How to Beat Jet Lag: Everything You Ever Wanted to Know

Whether you’re a “Road Warrior” who has piled up thousands of Frequent Flier Miles, or someone who is planning a vacation to a distant locale, you’re likely to experience “jet lag,” which can have a profound effect on your sleep and alertness.

For years, jet lag was considered merely a state of mind. Now, studies have shown that the condition actually results from an imbalance in our body’s natural “biological clock” caused by traveling to different time zones.

Basically, our bodies work on a 24-hour cycle called “circadian rhythms .” These rhythms are measured by the distinct rise and fall of body temperature, plasma levels of certain hormones and other biological conditions. All of these are influenced by our exposure to sunlight and help determine when we sleep and when we wake.

When traveling to a new time zone, our circadian rhythms are slow to adjust and remain on their original biological schedule for several days. This results in our bodies telling us it is time to sleep, when it’s actually the middle of the afternoon, or it makes us want to stay awake when it is late at night. This experience is known as jet lag.

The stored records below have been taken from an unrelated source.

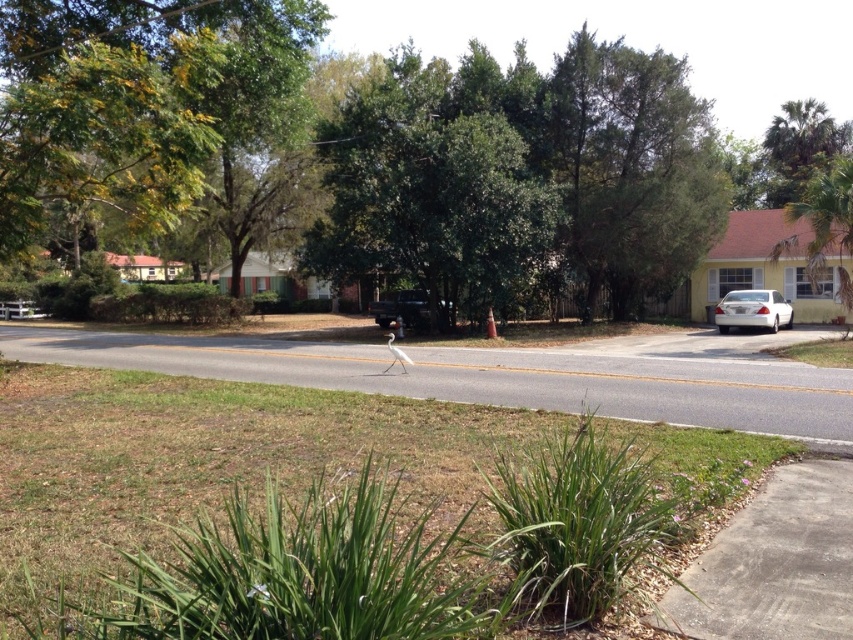 Measure the distance between point [780,307] and camera.

Point [780,307] and camera are 27.65 meters apart from each other.

In the scene shown: Who is positioned more to the left, white glossy sedan at right or matte black truck at center?

Positioned to the left is matte black truck at center.

Who is more forward, (x=735, y=301) or (x=374, y=316)?

Point (x=735, y=301) is in front.

I want to click on white glossy sedan at right, so click(x=752, y=310).

Can you confirm if green leafy palm tree at upper right is thinner than matte black truck at center?

In fact, green leafy palm tree at upper right might be wider than matte black truck at center.

Is point (770, 168) positioned before point (374, 308)?

That is False.

Which is behind, point (780, 186) or point (387, 301)?

The point (780, 186) is more distant.

Where is `green leafy palm tree at upper right`? The width and height of the screenshot is (853, 640). green leafy palm tree at upper right is located at coordinates (799, 147).

Between green leafy tree at upper left and green leafy tree at upper right, which one appears on the right side from the viewer's perspective?

From the viewer's perspective, green leafy tree at upper right appears more on the right side.

Measure the distance between green leafy tree at upper left and camera.

green leafy tree at upper left and camera are 11.77 meters apart.

Locate an element on the screen. This screenshot has width=853, height=640. green leafy tree at upper left is located at coordinates (142, 97). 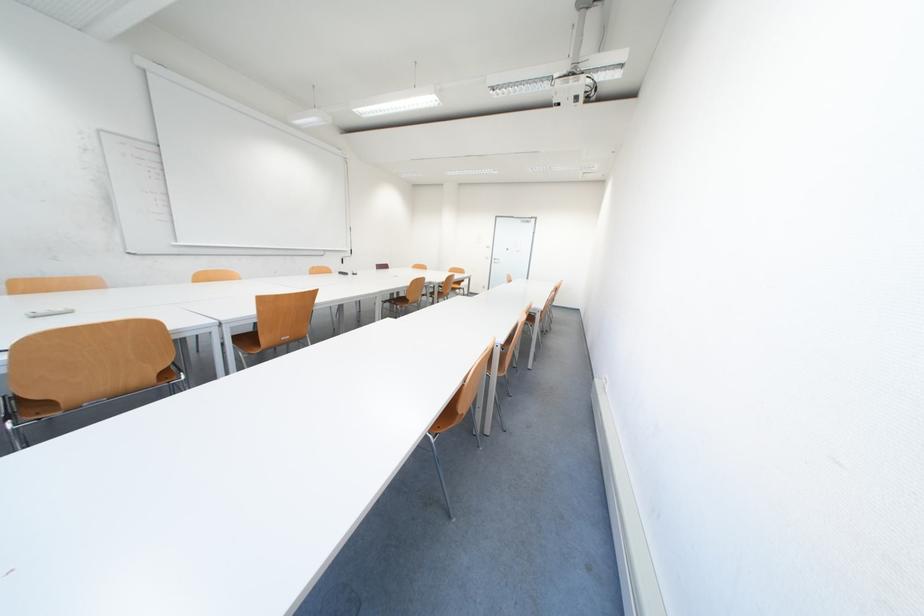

Also, altitude plays a role in how get lagged we feel after a long flight. In general, the higher the altitude, the greater the sleep disruption and jet lag. Generally, sleep disturbance becomes greater at altitudes of 13,200 feet or more. The disturbance is thought to be caused by lower oxygen levels and accompanying changes in respiration. Most people adjust to new altitudes in two to three weeks.

Steps to avoid jet lag

Some simple tweaks before, during and after your flight can help lessen the side effects of jet lag. Book a flight that gets you to your destination in early evening.

  • Try to stay awake until about 10 pm local time. If you feel sleepy during the day, take a short nap (no more than two hours) and set an alarm to make sure you don’t overdo it.
  • Plan ahead for time changes by getting up and going to bed earlier several days prior to an eastward trip and later for a westward trip.
  • Upon boarding the plane, change your watch to local time at your final destination
    Steer clear of booze and caffeine at least three to four hours before bedtime. Both are stimulants that prevent sleep.
  • When you reach your destination, avoid heavy meals. A light snack (as long as it’s not caffeine or alcohol) is fine.
  • Don’t work out or engage in strenuous exercise too close to bedtime (running, vigorous walking, hardcore cycling, spinning, etc.) Yoga, Pilates and stretching is fine and will help relax you while light exercise is fine in the daytime and may help set your internal clock for better sleep.
  • When you start getting sleepy on the plane, wear earplugs and blindfolds to block out unwanted noise and light and tell the stewardess not to disturb you for meals and snacks served during the night.
  • When you reach your destination or between flights, get some sun. Daylight helps regulate your biological clock while indoor air (airports, airplanes, restaurants, subways and trains) only worsens it.
  • Don’t worry about what you eat before a flight. Contrary to popular belief, specific foods have no effect on preventing or minimizing jet lag.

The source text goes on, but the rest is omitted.